From the listing below, pull out every line where the string "April" appears.

══════════════════════════════

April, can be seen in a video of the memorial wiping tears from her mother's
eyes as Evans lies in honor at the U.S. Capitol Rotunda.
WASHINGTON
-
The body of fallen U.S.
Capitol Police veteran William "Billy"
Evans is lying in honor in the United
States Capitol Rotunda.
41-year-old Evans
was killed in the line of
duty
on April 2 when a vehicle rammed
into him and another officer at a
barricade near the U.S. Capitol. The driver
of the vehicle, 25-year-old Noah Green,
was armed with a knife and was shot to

══════════════════════════════

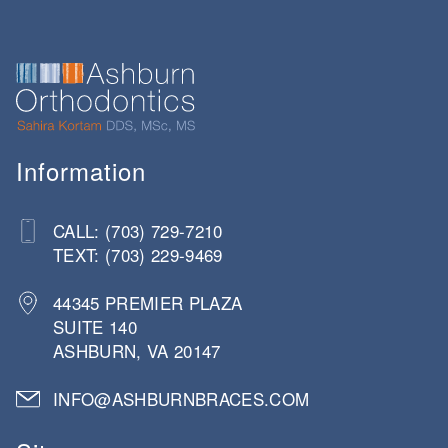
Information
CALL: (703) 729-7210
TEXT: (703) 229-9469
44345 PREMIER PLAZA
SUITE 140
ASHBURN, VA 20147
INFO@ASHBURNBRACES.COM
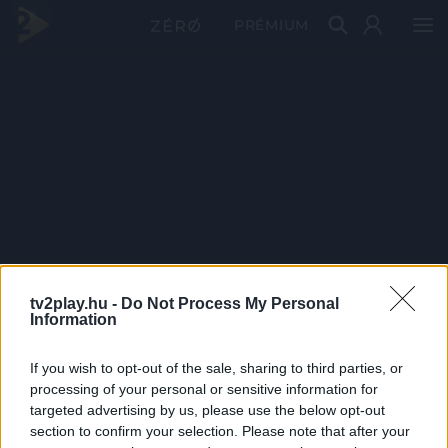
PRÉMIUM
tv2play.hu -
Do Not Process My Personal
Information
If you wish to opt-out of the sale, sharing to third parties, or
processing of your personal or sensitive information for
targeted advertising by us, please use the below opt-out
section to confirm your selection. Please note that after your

══════════════════════════════

• RESULT
April, can be seen in a video of the memorial wiping tears from her mother's
on April 2 when a vehicle rammed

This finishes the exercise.